PROBLEM:
Read through the data, and wherever a line holds the word "Ipesaúde", write that line out.

--- RECORDS SHOWN ---

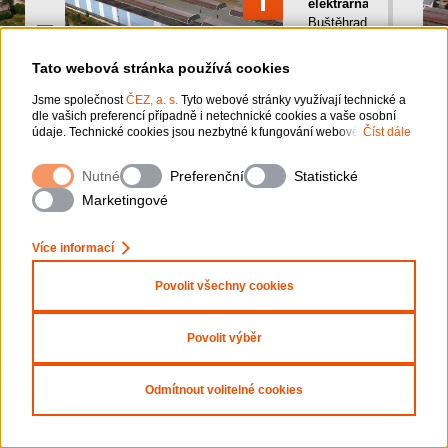
elektrárna
Buštěhrad
je
umístěna
Tato webová stránka používá cookies
na
hranici
Jsme společnost
ČEZ, a. s.
Tyto webové stránky využívají technické a
dle vašich preferencí případně i netechnické cookies a vaše osobní
bývalého
údaje. Technické cookies jsou nezbytné k fungování webové
Číst dále
průmyslového
stránky. Netechnické cookies slouží zejména k přizpůsobení webové
areálu
.
stránky vašim preferencím, k personalizaci reklam a analytice. Pro sběr
Díky
Nutné
Preferenční
Statistické
a zpracování netechnických cookies a vašich osobních údajů, nám
svému
můžete udělit souhlas. Bližší informace o vašich právech, zpracování
Marketingové
tvaru
osobních údajů, včetně možnosti odvolání udělených souhlasů,
naleznete
„zde“
.
připomínajícímu
Více informací
ruční
palnou
Povolit všechny cookies
zbraň
dostaly
jména tři
Povolit výběr
hlavní
části
elektrárny
Odmítnout volitelné cookies
(pažba,
spoušť,
hlaveň).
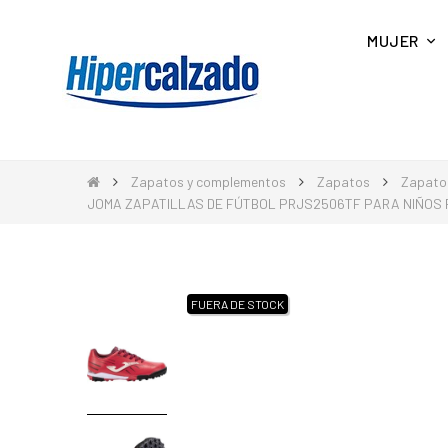
MUJER
Zapatos y complementos
Zapatos
Zapatos
JOMA ZAPATILLAS DE FÚTBOL PRJS2506TF PARA NIÑOS
FUERA DE STOCK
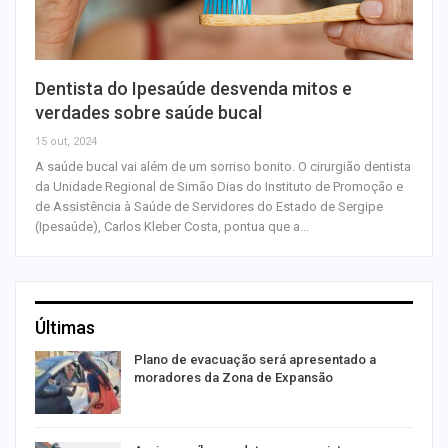
Dentista do Ipesaúde desvenda mitos e
verdades sobre saúde bucal
15 out, 2024
A saúde bucal vai além de um sorriso bonito. O cirurgião dentista
da Unidade Regional de Simão Dias do Instituto de Promoção e
de Assistência à Saúde de Servidores do Estado de Sergipe
(Ipesaúde), Carlos Kleber Costa, pontua que a…
Últimas
Plano de evacuação será apresentado a
moradores da Zona de Expansão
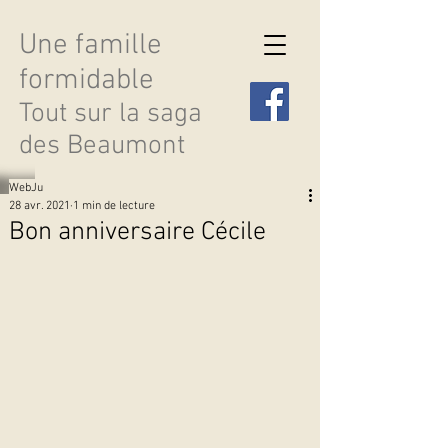
Une famille
formidable
Tout sur la saga
des Beaumont
WebJu
28 avr. 2021
1 min de lecture
Bon anniversaire Cécile
Découvrir les saisons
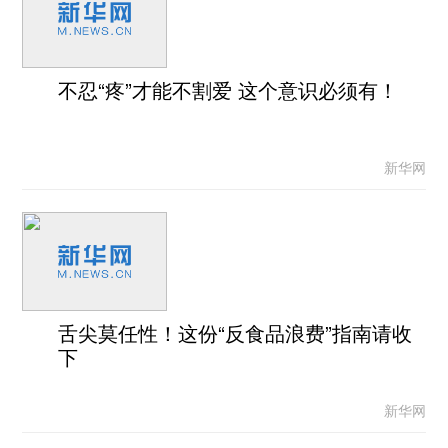
不忍“疼”才能不割爱 这个意识必须有！
新华网
舌尖莫任性！这份“反食品浪费”指南请收
下
新华网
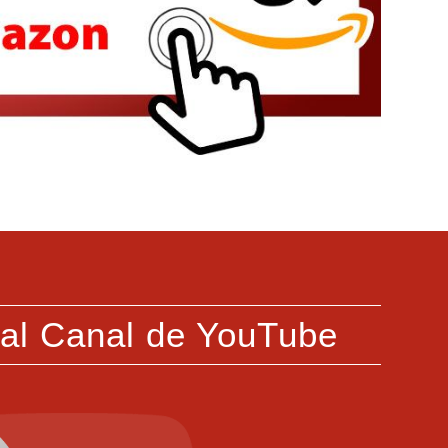
 al Canal de YouTube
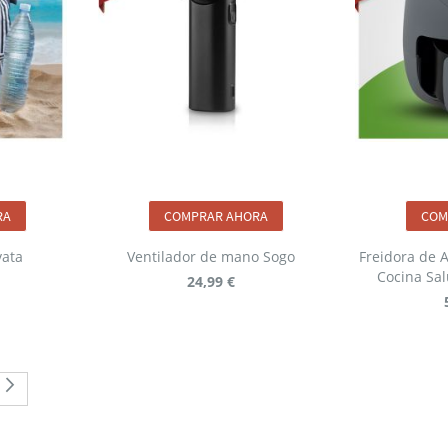
RA
COMPRAR AHORA
COM
vata
Ventilador de mano Sogo
Freidora de A
Cocina Sal
24,99 €
ente estás leyendo página
na
Página
Siguiente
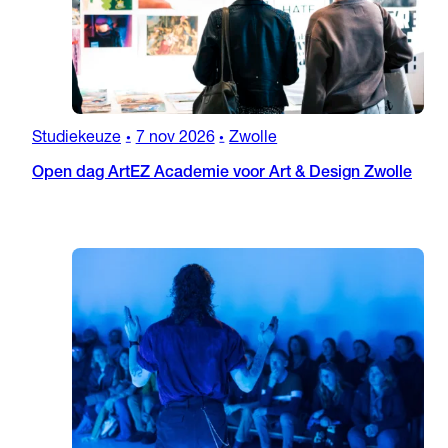
Studiekeuze
7 nov 2026
Zwolle
•
•
Open dag ArtEZ Academie voor Art & Design Zwolle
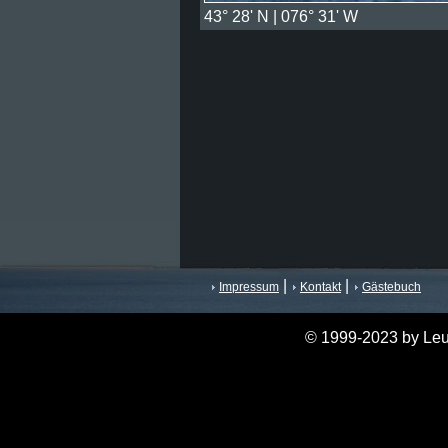
43° 28' N | 076° 31' W
|
|
Impressum
Kontakt
Gästebuch
© 1999-2023 by Leu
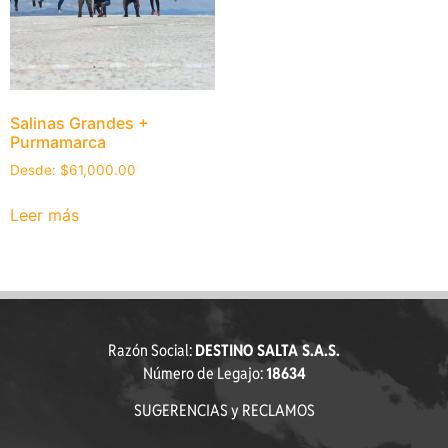
Salinas Grandes +
Purmamarca
Desde:
$
61,000.00
Leer más
Razón Social:
DESTINO SALTA S.A.S.
Número de Legajo:
18634
SUGERENCIAS y RECLAMOS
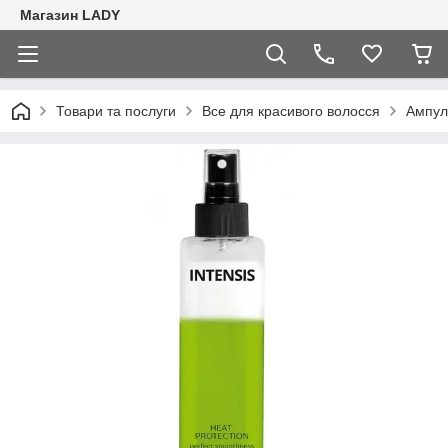
Магазин LADY
Товари та послуги
Все для красивого волосся
Ампули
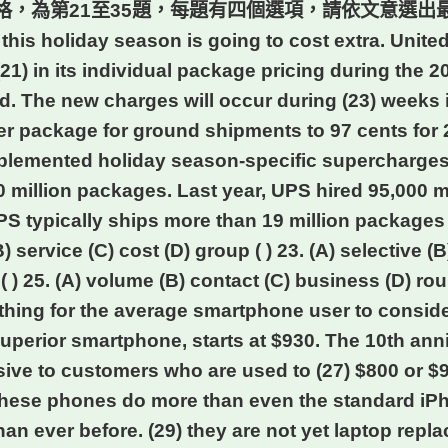
，為第21至35題，每題有四個選項，請依文意選出最適
is holiday season is going to cost extra. United
) in its individual package pricing during the 20
riod. The new charges will occur during (23) w
er package for ground shipments to 97 cents for 
implemented holiday season-specific supercharges
0 million packages. Last year, UPS hired 95,000
S typically ships more than 19 million packages a
B) service (C) cost (D) group ( ) 23. (A) selective (B
n ( ) 25. (A) volume (B) contact (C) business (D)
thing for the average smartphone user to conside
perior smartphone, starts at $930. The 10th anniv
e to customers who are used to (27) $800 or $90
s these phones do more than even the standard iP
n ever before. (29) they are not yet laptop repl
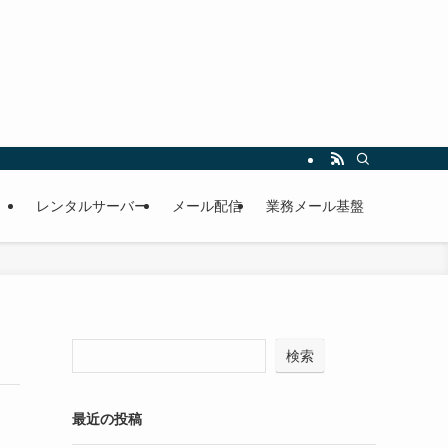
レンタルサーバー
メール配信
業務メール基盤
検索
最近の投稿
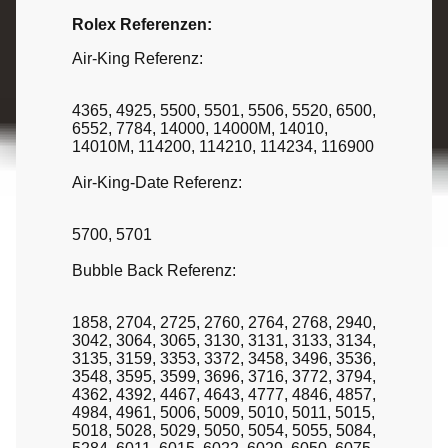
Rolex Referenzen:
Air-King Referenz:
4365, 4925, 5500, 5501, 5506, 5520, 6500,
6552, 7784, 14000, 14000M, 14010,
14010M, 114200, 114210, 114234, 116900
Air-King-Date Referenz:
5700, 5701
Bubble Back Referenz:
1858, 2704, 2725, 2760, 2764, 2768, 2940,
3042, 3064, 3065, 3130, 3131, 3133, 3134,
3135, 3159, 3353, 3372, 3458, 3496, 3536,
3548, 3595, 3599, 3696, 3716, 3772, 3794,
4362, 4392, 4467, 4643, 4777, 4846, 4857,
4984, 4961, 5006, 5009, 5010, 5011, 5015,
5018, 5028, 5029, 5050, 5054, 5055, 5084,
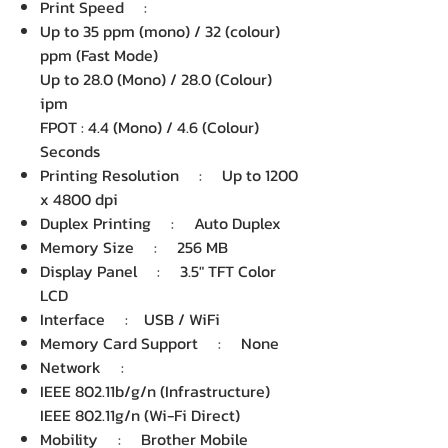
Print Speed :
Up to 35 ppm (mono) / 32 (colour)
ppm (Fast Mode)
Up to 28.0 (Mono) / 28.0 (Colour)
ipm
FPOT : 4.4 (Mono) / 4.6 (Colour)
Seconds
Printing Resolution : Up to 1200
x 4800 dpi
Duplex Printing : Auto Duplex
Memory Size : 256 MB
Display Panel : 3.5" TFT Color
LCD
Interface : USB / WiFi
Memory Card Support : None
Network :
IEEE 802.11b/g/n (Infrastructure)
IEEE 802.11g/n (Wi-Fi Direct)
Mobility : Brother Mobile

---

ANSWER SPACE:
Dentista do Ipesaúde desvenda mitos e
(Ipesaúde), Carlos Kleber Costa, pontua que a…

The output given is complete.